For anything to be whole and functional, it has to meld all its aspects. That is why nature manifests itself on a range of masculine to feminine. Think of it as a battery. To function effectively, it has to make use of both positive and negative. It is why we use both hemispheres of the brain. In Jungian psychology, we see the concept of anima and animus. The anima is the unconscious feminine side of a man, while the animus is the unconscious masculine side of a woman. Clarissa Pinkola Estés writes of the animus in Women Who Run With the Wolves: “The stronger and more integrally vast the animus, the more able, easily, and with style the woman manifests her ideas and her creative work in the outer world in a concrete way.” Willpower is seen as masculinity, while creativity is seen as feminine. For a scientist to share a work with the world, they have to balance masculine (willpower) and feminine (inventive ideas), else the idea would die in their head.

Sexuality is how a person expresses sexual desire. It is sexual orientation and sexual behaviour. Sexual orientation is how a person is programmed DNA-wise to express romantic (and sexual) love. Conversely, sexual behaviour is how a person decides to express sexuality. A person could be homosexual and choose to have romantic/sexual relationships with people of the opposite sex for any reason. Sexuality also exists on a bandwidth. Because there are no absolutes, no one is entirely on one end of the spectrum. No matter how hetero a person is, there is that one person of the same sex – even if it is just one – they can harbour romantic feelings for, if they allow themselves. Heterosexuality is not the only sexuality that there is. Constructing one sexuality as normal does not obliterate other sexualities that exist.

 

Sex is anatomical and biological. It is body parts. “Male” and “female.” Karyotyping makes us understand there are six sexes. Like gender and sexuality, sex exists on a spectrum, as nature allows a broad gamut of things to exist. Nature allows people to be intersex, yet we deem it wrong.
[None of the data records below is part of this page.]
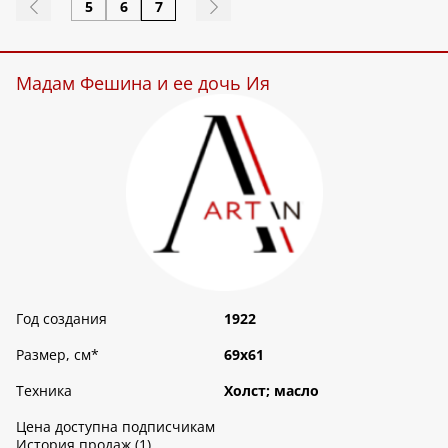
5
6
7
Мадам Фешина и ее дочь Ия
Год создания
1922
Размер, см
*
69х61
Техника
Холст; масло
Цена доступна подписчикам
История продаж (1)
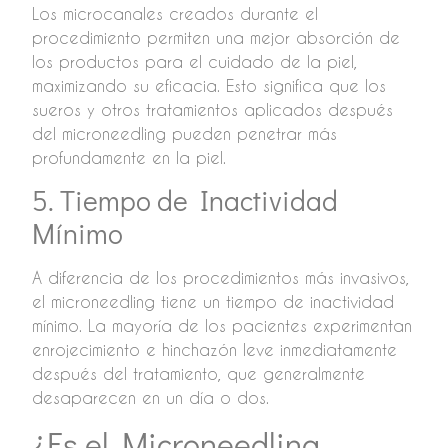
Los microcanales creados durante el
procedimiento permiten una mejor absorción de
los productos para el cuidado de la piel,
maximizando su eficacia. Esto significa que los
sueros y otros tratamientos aplicados después
del microneedling pueden penetrar más
profundamente en la piel.
5. Tiempo de Inactividad
Mínimo
A diferencia de los procedimientos más invasivos,
el microneedling tiene un tiempo de inactividad
mínimo. La mayoría de los pacientes experimentan
enrojecimiento e hinchazón leve inmediatamente
después del tratamiento, que generalmente
desaparecen en un día o dos.
¿Es el Microneedling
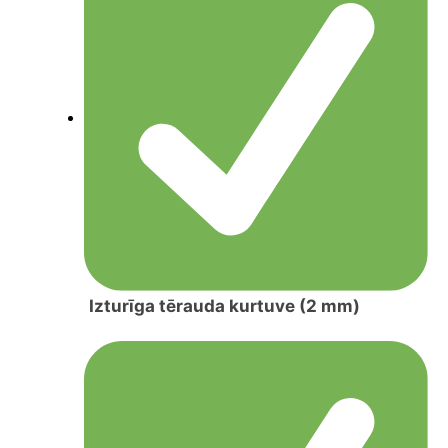
Izturīga tērauda kurtuve (2 mm)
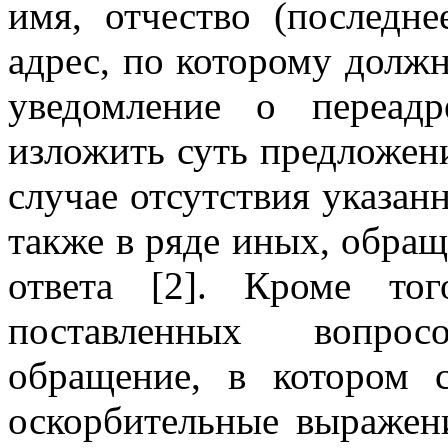
имя, отчество (последн
адрес, по которому долж
уведомление о переад
изложить суть предложени
случае отсутствия указан
также в ряде иных, обращ
ответа [2]. Кроме то
поставленных вопрос
обращение, в котором 
оскорбительные выражен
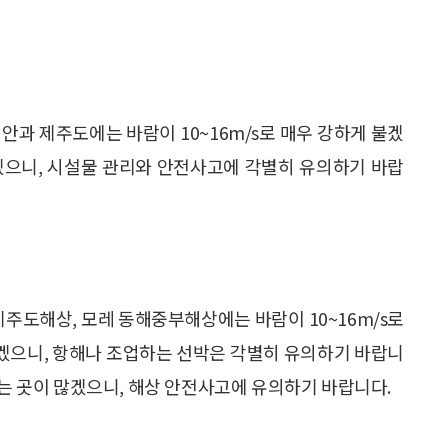
해안과 제주도에는 바람이 10~16m/s로 매우 강하게 불겠
불겠으니, 시설물 관리와 안전사고에 각별히 유의하기 바랍
 제주도해상, 모레 동해중부해상에는 바람이 10~16m/s로
게 일겠으니, 항해나 조업하는 선박은 각별히 유의하기 바랍니
끼는 곳이 많겠으니, 해상 안전사고에 유의하기 바랍니다.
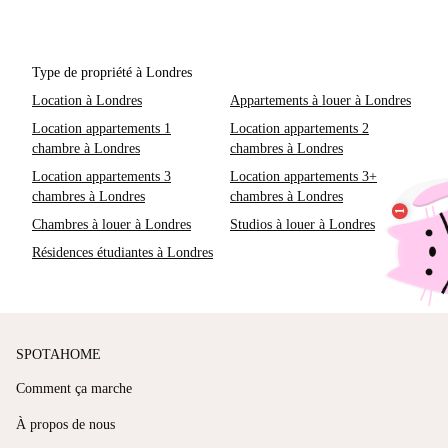
Type de propriété à Londres
Location à Londres
Appartements à louer à Londres
Location appartements 1
Location appartements 2
chambre à Londres
chambres à Londres
Location appartements 3
Location appartements 3+
chambres à Londres
chambres à Londres
Chambres à louer à Londres
Studios à louer à Londres
Résidences étudiantes à Londres
SPOTAHOME
Comment ça marche
À propos de nous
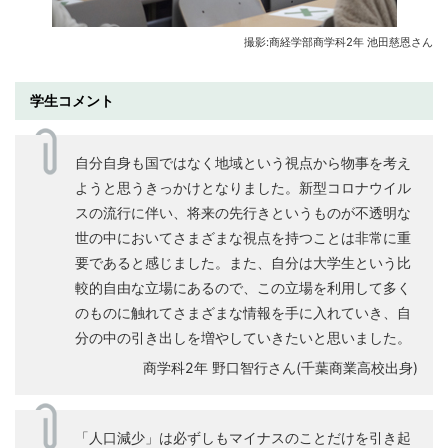
撮影:商経学部商学科2年 池田慈恩さん
学生コメント
自分自身も国ではなく地域という視点から物事を考え
ようと思うきっかけとなりました。新型コロナウイル
スの流行に伴い、将来の先行きというものが不透明な
世の中においてさまざまな視点を持つことは非常に重
要であると感じました。また、自分は大学生という比
較的自由な立場にあるので、この立場を利用して多く
のものに触れてさまざまな情報を手に入れていき、自
分の中の引き出しを増やしていきたいと思いました。
商学科2年 野口智行さん(千葉商業高校出身)
「人口減少」は必ずしもマイナスのことだけを引き起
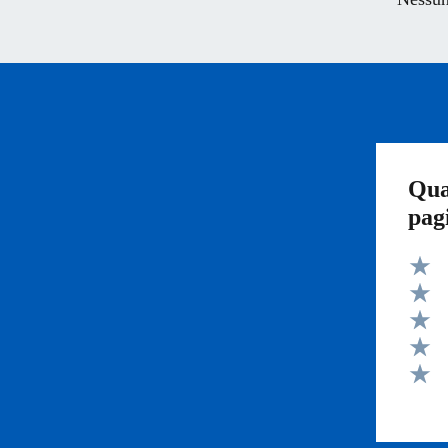
Qua
pag
Valut
Valut
Valut
Valut
Valut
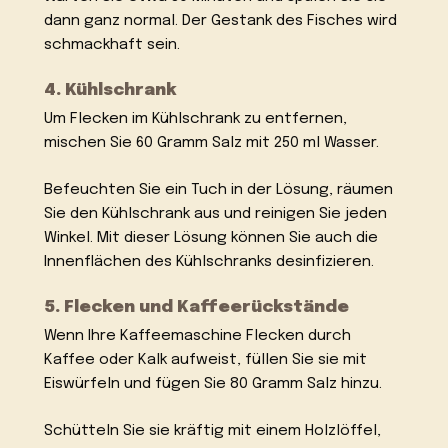
dann ganz normal. Der Gestank des Fisches wird
schmackhaft sein.
4. Kühlschrank
Um Flecken im Kühlschrank zu entfernen,
mischen Sie 60 Gramm Salz mit 250 ml Wasser.
Befeuchten Sie ein Tuch in der Lösung, räumen
Sie den Kühlschrank aus und reinigen Sie jeden
Winkel. Mit dieser Lösung können Sie auch die
Innenflächen des Kühlschranks desinfizieren.
5. Flecken und Kaffeerückstände
Wenn Ihre Kaffeemaschine Flecken durch
Kaffee oder Kalk aufweist, füllen Sie sie mit
Eiswürfeln und fügen Sie 80 Gramm Salz hinzu.
Schütteln Sie sie kräftig mit einem Holzlöffel,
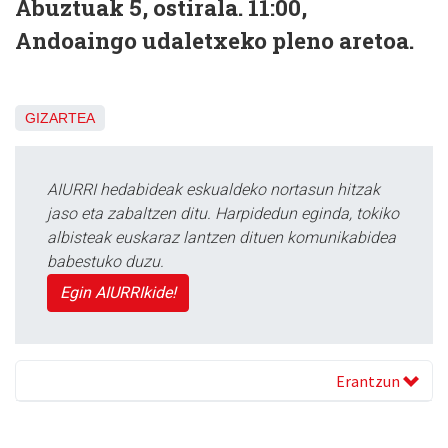
Abuztuak 5, ostirala. 11:00,
Andoaingo udaletxeko pleno aretoa.
GIZARTEA
AIURRI hedabideak eskualdeko nortasun hitzak
jaso eta zabaltzen ditu. Harpidedun eginda, tokiko
albisteak euskaraz lantzen dituen komunikabidea
babestuko duzu.
Egin AIURRIkide!
Erantzun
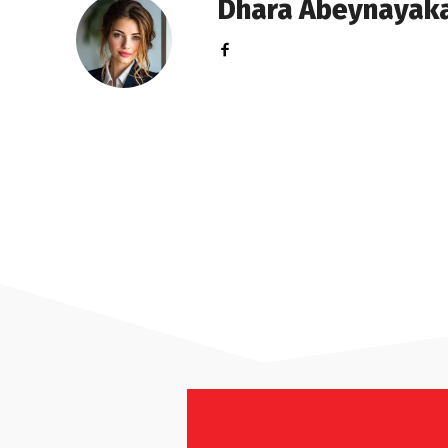
Dhara Abeynayak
They is no one way (or two ways) to be. Were this the case, there would have been two races – black and white, not four races.

 

Gender is to mind, as sex is to body. Our minds and bodies are not essentially the same. A person’s mind might be young, yet their body is old. There are certain tasks their body would not be able to execute. As there are no absolutes, we can also say the body and mind are the same. This is evident when certain hormones influence our emotions.

 

A masculine-presenting man is not necessarily heterosexual. Likewise, being anatomically female is not an indication that the person would perform femininity to suit the heteronormative social context they live in. The way a person expresses one of these – sex, sexuality, or gender – is not a determinant of the other two. If we are so curious about a person’s sexuality (not that it is our business, save we want to be romantic, sexual, or both with them) we can always ask them and not fly into assumptions because of how we see them execute gender.

 

P.S. In the real sense, everyone is born queer. “Queer” in this context means “not fitting into the heteronormative mould.” Only that society herds us into heteronormative behaviour. It does not make sense to make a person ignore aspects of themselves based on sex organs. You know, our minds are so vast. It is unfair when we let our bodies limit our minds based on ideas that did not originate from us.
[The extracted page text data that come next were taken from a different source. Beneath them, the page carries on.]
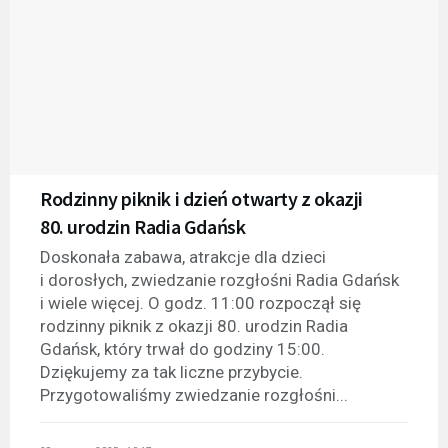
Rodzinny piknik i dzień otwarty z okazji
80. urodzin Radia Gdańsk
Doskonała zabawa, atrakcje dla dzieci
i dorosłych, zwiedzanie rozgłośni Radia Gdańsk
i wiele więcej. O godz. 11:00 rozpoczął się
rodzinny piknik z okazji 80. urodzin Radia
Gdańsk, który trwał do godziny 15:00.
Dziękujemy za tak liczne przybycie.
Przygotowaliśmy zwiedzanie rozgłośni...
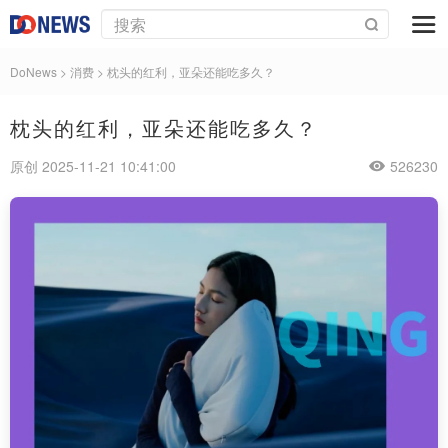
DoNews
>
消费
>
枕头的红利，亚朵还能吃多久？
枕头的红利，亚朵还能吃多久？
原创 2025-11-21 10:41:00
526230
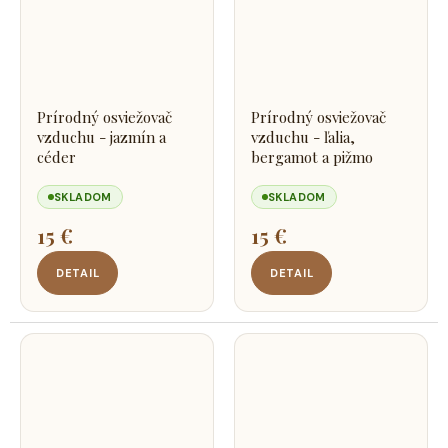
Prírodný osviežovač
Prírodný osviežovač
vzduchu - jazmín a
vzduchu - ľalia,
céder
bergamot a pižmo
SKLADOM
SKLADOM
15 €
15 €
DETAIL
DETAIL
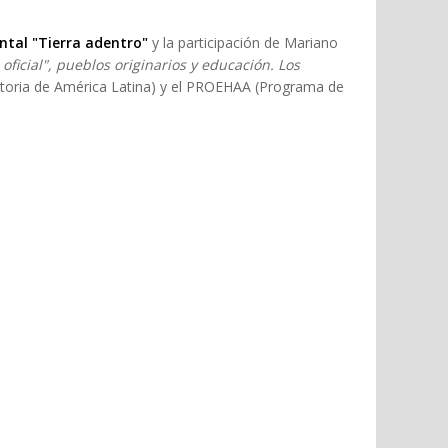
ntal "Tierra adentro"
y la participación de Mariano
 oficial", pueblos originarios y educación. Los
storia de América Latina) y el PROEHAA (Programa de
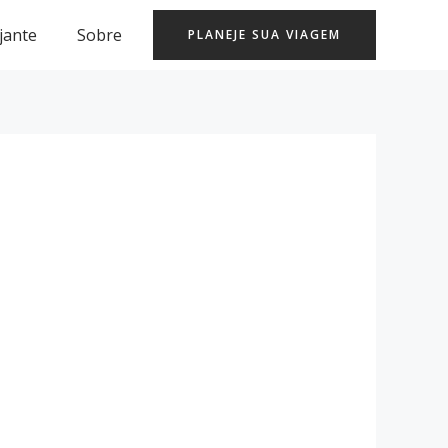
jante
Sobre
PLANEJE SUA VIAGEM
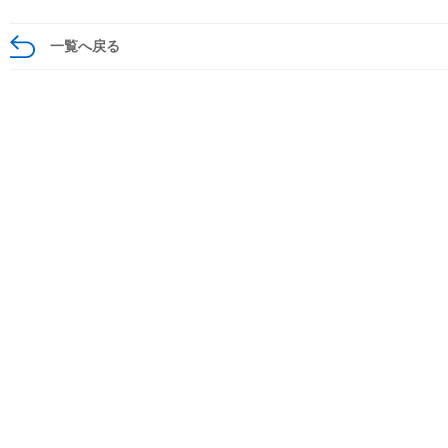
一覧へ戻る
Cisi Eze is a Lagos-based freelance journalist, writer, comic artist, and graphics designer. She feels strongly about LGBT+ rights, feminism, gender issues, and mental health, and this is expressed through her works on Bella Naija and her blog – Shades of Cisi. Aside these, she has works on Western Post NG, Kalahari Review, Holaafrica, Mounting the Moon, Gender IT, Outcast Magazine, Rustin Times, 14: An Anthology of Queer Art Volume 1 and 2, and Sweet Deluge (Issue 2). Her first book, published by Tamarind Hill Press, UK, is titled “Of Women, Edges, and Parks”. Cisi’s art challenges existing societal norms.